Patient #2 was admitted involuntarily to the hospital on [DATE] from another facility to facilitate the administration of court ordered psychotropic medications, which could not be implemented at the prior facility. S/he initially required psychiatric admission due to a period of medication noncompliance, which resulted in an inability to care for his/her self and increasing symptoms of delusions and hallucinations. Per record review, Patient #2 was diagnosed with schizophrenia, had a prior history of community mental health services and previous inpatient psychiatric admissions.
On 9/1/2017 a Multidisciplinary Treatment Team plan was developed and documented Patient #2's plan to "return to apartment with designated agency supports". The Psychosocial Assessment and Initial Discharge Plan developed by the Social Worker on 8/25/2017 included interventions to, "gather collateral information from and collaborate with the patient, family and outpatient providers in the Discharge Plan. A Social Work Progress Note on 9/1/2017 states, "Spoke with community case manager and patient".
On 9/4/2017 at 0109, Patient #2 was involved in a physical altercation with another patient on the unit, requiring staff to implement seclusion to de-escalate the conflict. This altercation resulted in a laceration on his/ her scalp requiring two staples, and Patient #2 was subsequently placed on constant observation as a safety intervention. On 9/4/2017, Patient #2 was involved in a repeated physical altercation with the same patient, which staff were able to de-escalate verbally without the need to implement seclusion or restraint. On 9/4/2017 at 20:25, an Attending On-Call note states, "Events of the past 24 hours reviewed with nursing staff and written sign-out reviewed. See multiple chart notes about emergency events. Patient sleeping when I did rounds and I did not wake him given the necessity of sleep to improve his condition". The Attending On-Call note states under Plan: "Unchanged, refer to orders and multidisciplinary team treatment plan. Per Nursing Progress note on 9/5/17 at 11:45 AM, "sheriffs arrived to the unit, writer in to explain to patient that s/he was being transferred" to another hospital. Per RN note, "Patient surprised but accepting of this information. Went willingly, without protest, accompanied by 2 sheriffs". The Inpatient Psychiatry Discharge Summary electronically signed 9/6/2017 states that Patient #2 was transferred to another hospital, "due to continued conflict" and the "inability to separate these patients due to architectural constraints".
Per review of Patient #2's record, there was no evidence of a re-assessment of his/her discharge needs following his/her change in clinical presentation and involvement in physical altercations at the hospital.
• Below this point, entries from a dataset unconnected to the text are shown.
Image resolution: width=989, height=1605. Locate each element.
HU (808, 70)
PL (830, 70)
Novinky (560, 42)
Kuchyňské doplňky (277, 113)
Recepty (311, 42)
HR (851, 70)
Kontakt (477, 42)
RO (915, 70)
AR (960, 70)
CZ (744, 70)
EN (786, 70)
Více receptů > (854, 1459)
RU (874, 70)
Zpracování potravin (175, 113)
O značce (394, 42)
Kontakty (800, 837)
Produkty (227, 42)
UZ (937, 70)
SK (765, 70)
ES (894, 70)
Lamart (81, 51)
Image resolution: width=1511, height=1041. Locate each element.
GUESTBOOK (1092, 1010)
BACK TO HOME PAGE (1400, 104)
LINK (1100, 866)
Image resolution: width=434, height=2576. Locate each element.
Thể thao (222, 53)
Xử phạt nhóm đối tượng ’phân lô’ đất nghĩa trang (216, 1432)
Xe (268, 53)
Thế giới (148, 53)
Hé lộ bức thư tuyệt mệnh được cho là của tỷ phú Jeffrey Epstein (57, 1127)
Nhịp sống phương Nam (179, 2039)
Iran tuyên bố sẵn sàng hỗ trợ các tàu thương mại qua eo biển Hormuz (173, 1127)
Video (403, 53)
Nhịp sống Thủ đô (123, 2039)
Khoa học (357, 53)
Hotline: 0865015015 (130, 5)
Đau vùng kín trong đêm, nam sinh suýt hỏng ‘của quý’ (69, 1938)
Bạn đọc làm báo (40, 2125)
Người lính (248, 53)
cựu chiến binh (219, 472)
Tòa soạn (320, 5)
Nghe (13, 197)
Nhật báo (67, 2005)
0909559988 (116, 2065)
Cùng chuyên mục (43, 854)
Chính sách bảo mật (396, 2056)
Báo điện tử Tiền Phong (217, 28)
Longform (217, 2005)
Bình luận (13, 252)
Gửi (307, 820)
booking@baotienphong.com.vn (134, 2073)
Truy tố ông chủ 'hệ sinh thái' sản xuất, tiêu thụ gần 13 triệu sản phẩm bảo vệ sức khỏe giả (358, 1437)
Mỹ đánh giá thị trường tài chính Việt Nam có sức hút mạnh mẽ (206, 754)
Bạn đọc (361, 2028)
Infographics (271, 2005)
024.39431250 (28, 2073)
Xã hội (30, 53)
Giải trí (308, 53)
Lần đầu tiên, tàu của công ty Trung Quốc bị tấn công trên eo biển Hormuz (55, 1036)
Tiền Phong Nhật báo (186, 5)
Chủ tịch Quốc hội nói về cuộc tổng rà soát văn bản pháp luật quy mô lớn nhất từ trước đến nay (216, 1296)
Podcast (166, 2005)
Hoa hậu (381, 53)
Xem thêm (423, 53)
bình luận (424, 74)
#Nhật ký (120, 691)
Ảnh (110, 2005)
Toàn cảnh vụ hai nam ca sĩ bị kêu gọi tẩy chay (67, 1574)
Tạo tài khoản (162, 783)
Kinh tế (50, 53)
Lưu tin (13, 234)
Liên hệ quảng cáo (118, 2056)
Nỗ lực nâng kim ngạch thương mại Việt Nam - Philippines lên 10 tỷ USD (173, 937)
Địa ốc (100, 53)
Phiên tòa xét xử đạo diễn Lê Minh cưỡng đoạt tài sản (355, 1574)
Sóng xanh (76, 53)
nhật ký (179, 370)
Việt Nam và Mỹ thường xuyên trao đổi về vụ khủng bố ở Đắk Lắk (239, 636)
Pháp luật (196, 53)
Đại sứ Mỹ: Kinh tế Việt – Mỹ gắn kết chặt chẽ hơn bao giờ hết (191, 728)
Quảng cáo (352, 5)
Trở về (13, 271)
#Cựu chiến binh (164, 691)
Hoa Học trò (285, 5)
The Initial Treatment Plan completed by the Social Worker on 8/25/2017 was not updated to reflect a reassessment, nor did it indicate a need to transfer to another hospital. The last social work progress note was dated 9/1/2017, and there was no evidence in the medical record of communication with Patient #2, his/her family, or community treatment providers regarding the clinical events necessitating transfer to another hospital. The hospital policy, "Discharge Planning and Patient Discharge" effective 2/3/2017 lacks an identified process for triggering a reassessment of a patient's post-discharge needs, capabilities and discharge plan following a change in condition.
During an interview, the Team Lead of Case Management and Social Work (identified as clinical supervisor) stated that assessments completed by the social workers are expected to be incorporated into the multidisciplinary treatment plan and form the basis of the discharge plan. The lack of re-assessment of Patient #2's discharge plan following a change in his/her status was confirmed with the Director of Emergency Care, Access and Patient Transitions and the Team Lead for Case Management and Social Work on 2/14/2018 at 10:30 AM.